С своей стороны, я предупредил Саблера, что буду иметь всеподданнейший доклад по этому делу. При первом же докладе я представил дело в таком виде:
«Бью вашему величеству челом на обер-прокурора св. синода в том, что он преднамеренно ввел вас в заблуждение относительно петиции царицынских граждан, покрытой чуть ли не пятьюстами подписей. Раз жалоба касалась действий обер-прокурора, то, ведь, нормальный порядок требует, чтобы это дело было передано первоисточнику, т. е. самому обер-прокурору — напрасно он на это жаловался вашему величеству. Что же касается второй стадии дела, переданной мне по высочайшему повелению Н. А. Маклаковым, то здесь уже сплошной вымысел. Настроение Думы совершенно неверно истолковано: о Распутине разговоры в Думе затихли, никаких запросов о нем не предполагается делать, и поэтому я считаю, что г. обер-прокурор св. синода просто наклеветал на меня, в каких целях — мне, конечно, неизвестно».

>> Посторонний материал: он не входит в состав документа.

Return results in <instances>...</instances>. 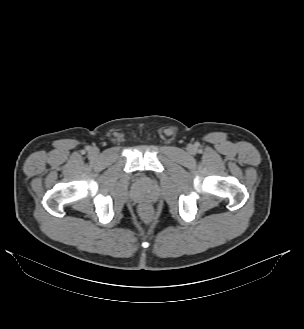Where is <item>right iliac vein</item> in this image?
Listing matches in <instances>:
<instances>
[{
  "instance_id": "obj_1",
  "label": "right iliac vein",
  "mask_w": 304,
  "mask_h": 329,
  "mask_svg": "<svg viewBox=\"0 0 304 329\" xmlns=\"http://www.w3.org/2000/svg\"><path fill=\"white\" fill-rule=\"evenodd\" d=\"M89 153L91 156L95 157L98 155L99 151L97 148H91Z\"/></svg>"
}]
</instances>
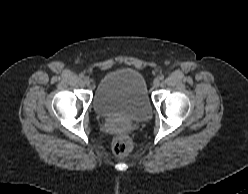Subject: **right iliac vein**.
<instances>
[{
    "instance_id": "right-iliac-vein-1",
    "label": "right iliac vein",
    "mask_w": 248,
    "mask_h": 194,
    "mask_svg": "<svg viewBox=\"0 0 248 194\" xmlns=\"http://www.w3.org/2000/svg\"><path fill=\"white\" fill-rule=\"evenodd\" d=\"M83 81H84L85 84H89V83H90V80H89V78H87V77H85V78L83 79Z\"/></svg>"
}]
</instances>
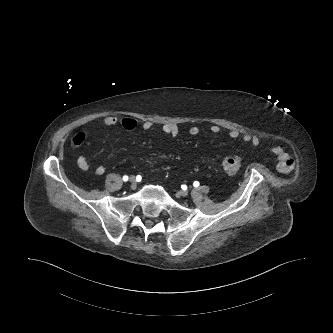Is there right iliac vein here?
Returning <instances> with one entry per match:
<instances>
[{"instance_id": "1", "label": "right iliac vein", "mask_w": 333, "mask_h": 333, "mask_svg": "<svg viewBox=\"0 0 333 333\" xmlns=\"http://www.w3.org/2000/svg\"><path fill=\"white\" fill-rule=\"evenodd\" d=\"M129 182L131 183L132 186H135L136 185V179H135V177L134 176H130Z\"/></svg>"}]
</instances>
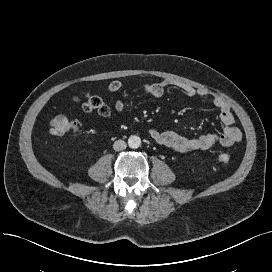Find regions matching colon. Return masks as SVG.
I'll return each mask as SVG.
<instances>
[{"instance_id":"5ec220e1","label":"colon","mask_w":272,"mask_h":272,"mask_svg":"<svg viewBox=\"0 0 272 272\" xmlns=\"http://www.w3.org/2000/svg\"><path fill=\"white\" fill-rule=\"evenodd\" d=\"M74 103H80L82 109L86 112H96L101 116H108L109 108L97 96L86 94L83 97H73ZM76 130V125L63 115L54 117L50 122V133L54 136H61ZM218 161L223 164L231 162V156L228 153L218 154Z\"/></svg>"}]
</instances>
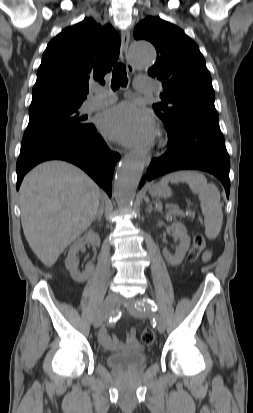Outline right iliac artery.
Returning a JSON list of instances; mask_svg holds the SVG:
<instances>
[{"mask_svg": "<svg viewBox=\"0 0 253 413\" xmlns=\"http://www.w3.org/2000/svg\"><path fill=\"white\" fill-rule=\"evenodd\" d=\"M121 313H115L114 315L109 317V322H115L118 318H120Z\"/></svg>", "mask_w": 253, "mask_h": 413, "instance_id": "82829eb1", "label": "right iliac artery"}]
</instances>
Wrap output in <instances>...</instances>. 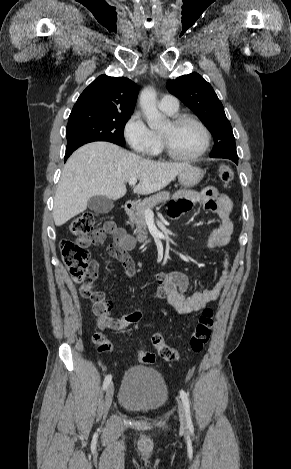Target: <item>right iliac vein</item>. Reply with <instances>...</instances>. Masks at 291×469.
I'll list each match as a JSON object with an SVG mask.
<instances>
[{"label":"right iliac vein","instance_id":"63e3f726","mask_svg":"<svg viewBox=\"0 0 291 469\" xmlns=\"http://www.w3.org/2000/svg\"><path fill=\"white\" fill-rule=\"evenodd\" d=\"M113 394H114V387H113V384H111L107 390H106V394H105V398H104V405H103V413H104V417L107 416V413L110 409V406L112 404V400H113Z\"/></svg>","mask_w":291,"mask_h":469}]
</instances>
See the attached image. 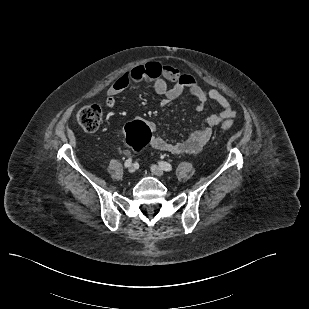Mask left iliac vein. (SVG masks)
<instances>
[{"label":"left iliac vein","instance_id":"4c4485c4","mask_svg":"<svg viewBox=\"0 0 309 309\" xmlns=\"http://www.w3.org/2000/svg\"><path fill=\"white\" fill-rule=\"evenodd\" d=\"M151 172L156 176H163L164 175L163 169L161 167L157 166V165L151 166Z\"/></svg>","mask_w":309,"mask_h":309}]
</instances>
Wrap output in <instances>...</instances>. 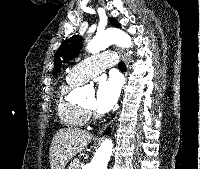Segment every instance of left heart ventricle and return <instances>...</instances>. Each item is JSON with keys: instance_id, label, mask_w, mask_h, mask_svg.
I'll return each mask as SVG.
<instances>
[{"instance_id": "b2bd125f", "label": "left heart ventricle", "mask_w": 200, "mask_h": 169, "mask_svg": "<svg viewBox=\"0 0 200 169\" xmlns=\"http://www.w3.org/2000/svg\"><path fill=\"white\" fill-rule=\"evenodd\" d=\"M87 106H92V107H95V96L92 95L88 101H87Z\"/></svg>"}]
</instances>
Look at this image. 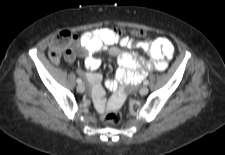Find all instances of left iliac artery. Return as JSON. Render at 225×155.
<instances>
[{
  "mask_svg": "<svg viewBox=\"0 0 225 155\" xmlns=\"http://www.w3.org/2000/svg\"><path fill=\"white\" fill-rule=\"evenodd\" d=\"M143 84H144V85H148V84H149V81H148V80H145V81L143 82Z\"/></svg>",
  "mask_w": 225,
  "mask_h": 155,
  "instance_id": "44dca946",
  "label": "left iliac artery"
}]
</instances>
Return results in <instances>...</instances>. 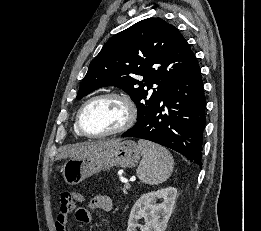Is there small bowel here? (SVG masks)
<instances>
[{
    "instance_id": "obj_1",
    "label": "small bowel",
    "mask_w": 261,
    "mask_h": 231,
    "mask_svg": "<svg viewBox=\"0 0 261 231\" xmlns=\"http://www.w3.org/2000/svg\"><path fill=\"white\" fill-rule=\"evenodd\" d=\"M80 200L83 199L82 195H79ZM112 208L111 199L108 196L96 195L94 196L85 207H80L75 211V217L81 224H89L92 218V212L94 210H100L108 212ZM67 222V216L58 214L55 221L56 231H65V224Z\"/></svg>"
}]
</instances>
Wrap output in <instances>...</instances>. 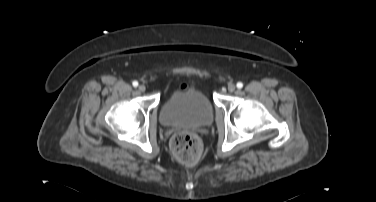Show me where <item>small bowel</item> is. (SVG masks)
Returning <instances> with one entry per match:
<instances>
[{
  "instance_id": "c3829d8e",
  "label": "small bowel",
  "mask_w": 376,
  "mask_h": 202,
  "mask_svg": "<svg viewBox=\"0 0 376 202\" xmlns=\"http://www.w3.org/2000/svg\"><path fill=\"white\" fill-rule=\"evenodd\" d=\"M181 88H186V85L185 84L181 85Z\"/></svg>"
}]
</instances>
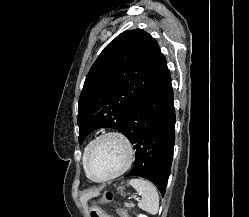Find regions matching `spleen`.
I'll return each mask as SVG.
<instances>
[{
  "label": "spleen",
  "mask_w": 249,
  "mask_h": 217,
  "mask_svg": "<svg viewBox=\"0 0 249 217\" xmlns=\"http://www.w3.org/2000/svg\"><path fill=\"white\" fill-rule=\"evenodd\" d=\"M129 183L142 196V199L138 203L139 208L152 215L157 214L159 209V195L156 187L151 182L141 178H133Z\"/></svg>",
  "instance_id": "obj_1"
}]
</instances>
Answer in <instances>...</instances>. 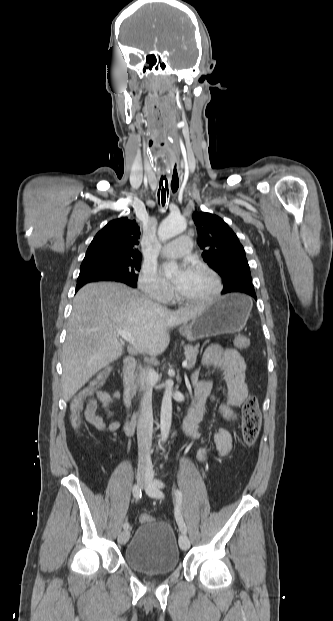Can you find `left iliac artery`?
Instances as JSON below:
<instances>
[{"mask_svg": "<svg viewBox=\"0 0 333 621\" xmlns=\"http://www.w3.org/2000/svg\"><path fill=\"white\" fill-rule=\"evenodd\" d=\"M154 485L158 488H163L165 487V484L163 483V481L159 480V479H155L154 480ZM174 495L176 497V506H175V519L176 522L179 526L180 531L185 534L187 532V527L186 524L184 522V519L182 517V513H181V505H182V492L178 489L174 490Z\"/></svg>", "mask_w": 333, "mask_h": 621, "instance_id": "obj_1", "label": "left iliac artery"}]
</instances>
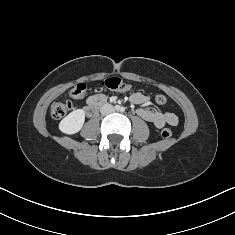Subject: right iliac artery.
Here are the masks:
<instances>
[{"label":"right iliac artery","instance_id":"82829eb1","mask_svg":"<svg viewBox=\"0 0 235 235\" xmlns=\"http://www.w3.org/2000/svg\"><path fill=\"white\" fill-rule=\"evenodd\" d=\"M116 110H118L120 107L118 105L115 106Z\"/></svg>","mask_w":235,"mask_h":235}]
</instances>
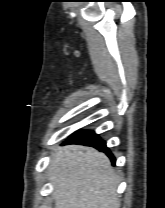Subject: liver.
Here are the masks:
<instances>
[{
  "label": "liver",
  "instance_id": "obj_1",
  "mask_svg": "<svg viewBox=\"0 0 165 208\" xmlns=\"http://www.w3.org/2000/svg\"><path fill=\"white\" fill-rule=\"evenodd\" d=\"M55 208H119V179L108 157L91 147H59L48 167Z\"/></svg>",
  "mask_w": 165,
  "mask_h": 208
}]
</instances>
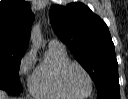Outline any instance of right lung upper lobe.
<instances>
[{
  "label": "right lung upper lobe",
  "mask_w": 128,
  "mask_h": 99,
  "mask_svg": "<svg viewBox=\"0 0 128 99\" xmlns=\"http://www.w3.org/2000/svg\"><path fill=\"white\" fill-rule=\"evenodd\" d=\"M34 15L24 0L0 2V50L25 52Z\"/></svg>",
  "instance_id": "cb5924a9"
}]
</instances>
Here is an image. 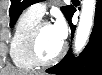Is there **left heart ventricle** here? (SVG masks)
<instances>
[{"instance_id":"left-heart-ventricle-1","label":"left heart ventricle","mask_w":102,"mask_h":75,"mask_svg":"<svg viewBox=\"0 0 102 75\" xmlns=\"http://www.w3.org/2000/svg\"><path fill=\"white\" fill-rule=\"evenodd\" d=\"M63 42L59 39L52 25L45 26L38 38L39 55L45 59L53 58L62 48Z\"/></svg>"}]
</instances>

Государь, внимательно выслушав мой доклад, вполне согласился с моими доводами.
На том же докладе я воспользовался милостивым расположением государя и доложил ему дело о священнике Дмитриеве.

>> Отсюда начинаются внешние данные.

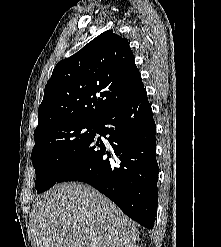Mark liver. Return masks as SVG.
<instances>
[{"instance_id": "obj_1", "label": "liver", "mask_w": 221, "mask_h": 247, "mask_svg": "<svg viewBox=\"0 0 221 247\" xmlns=\"http://www.w3.org/2000/svg\"><path fill=\"white\" fill-rule=\"evenodd\" d=\"M31 224L36 247H122L139 239L113 202L76 182L56 185L37 199Z\"/></svg>"}]
</instances>
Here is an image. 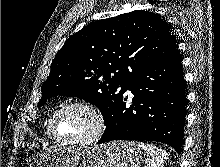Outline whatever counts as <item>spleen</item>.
Instances as JSON below:
<instances>
[{
	"label": "spleen",
	"instance_id": "3e777b00",
	"mask_svg": "<svg viewBox=\"0 0 220 167\" xmlns=\"http://www.w3.org/2000/svg\"><path fill=\"white\" fill-rule=\"evenodd\" d=\"M138 146L147 153L145 167H164L168 154L162 148L144 142H138Z\"/></svg>",
	"mask_w": 220,
	"mask_h": 167
}]
</instances>
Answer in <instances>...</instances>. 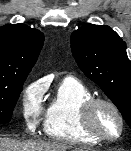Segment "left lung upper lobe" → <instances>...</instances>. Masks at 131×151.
<instances>
[{"instance_id":"1","label":"left lung upper lobe","mask_w":131,"mask_h":151,"mask_svg":"<svg viewBox=\"0 0 131 151\" xmlns=\"http://www.w3.org/2000/svg\"><path fill=\"white\" fill-rule=\"evenodd\" d=\"M71 49L79 68L103 90L131 128V62L125 42L109 26L88 24L72 33Z\"/></svg>"}]
</instances>
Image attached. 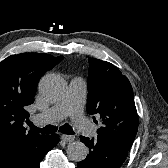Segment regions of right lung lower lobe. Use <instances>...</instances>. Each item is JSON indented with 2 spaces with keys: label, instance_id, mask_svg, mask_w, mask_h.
<instances>
[{
  "label": "right lung lower lobe",
  "instance_id": "1",
  "mask_svg": "<svg viewBox=\"0 0 168 168\" xmlns=\"http://www.w3.org/2000/svg\"><path fill=\"white\" fill-rule=\"evenodd\" d=\"M59 141L57 134L49 136L40 148L29 153L16 168H39V164L46 153L55 147Z\"/></svg>",
  "mask_w": 168,
  "mask_h": 168
}]
</instances>
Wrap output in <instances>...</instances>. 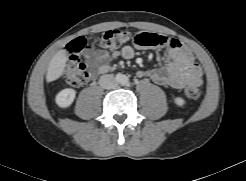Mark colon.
I'll use <instances>...</instances> for the list:
<instances>
[{"instance_id": "obj_1", "label": "colon", "mask_w": 246, "mask_h": 181, "mask_svg": "<svg viewBox=\"0 0 246 181\" xmlns=\"http://www.w3.org/2000/svg\"><path fill=\"white\" fill-rule=\"evenodd\" d=\"M132 43L141 48L168 47L173 39L153 32H130L127 30H109L105 32L98 44L102 48L115 49ZM86 48V39L83 36L75 38L68 47L69 57L65 67L67 82L75 87L83 86L90 80V72L79 57V53ZM185 96L196 100L201 96V89L196 85H189L185 89Z\"/></svg>"}]
</instances>
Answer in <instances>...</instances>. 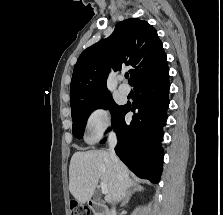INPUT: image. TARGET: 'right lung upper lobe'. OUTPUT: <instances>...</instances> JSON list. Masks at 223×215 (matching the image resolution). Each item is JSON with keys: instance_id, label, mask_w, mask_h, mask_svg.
<instances>
[{"instance_id": "1", "label": "right lung upper lobe", "mask_w": 223, "mask_h": 215, "mask_svg": "<svg viewBox=\"0 0 223 215\" xmlns=\"http://www.w3.org/2000/svg\"><path fill=\"white\" fill-rule=\"evenodd\" d=\"M122 65L133 67L129 70L131 85L168 68L162 42L146 21H121L110 37L81 53L71 80V108L109 96L106 80L110 67L120 70Z\"/></svg>"}]
</instances>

Священник Дмитриев, член Г. Думы III созыва, за свою принадлежность к партии октябристов, после окончания сессии подвергся преследованиям екатеринославского архиерея Агапита. Последний лишил его места, отстранил его от преподавания в гимназии. Несчастный священник остался без куска хлеба, на руках бывших прихожан, которые содержали его из милости, и терпел преследования. Я ходатайствовал о восстановлении священника Дмитриева во всех правах. Государь записал все это в книжку, обещав удовлетворить ходатайство, что действительно и совершилось.
Несмотря на то, что при докладе пришлось затронуть щекотливый вопрос о Распутине, аудиенция окончилась милостиво, и, когда я попросил позволения при романовских торжествах[54] сказать приветственное слово, его величество разрешил мне это[55].
Торжества назначены были в феврале. В то время в Думе стали ходить слухи, будто Государственный Совет намеревается преподнести императорской семье икону. Проверив этот слух, члены Думы решили, что и они не должны отстать от Г. Совета.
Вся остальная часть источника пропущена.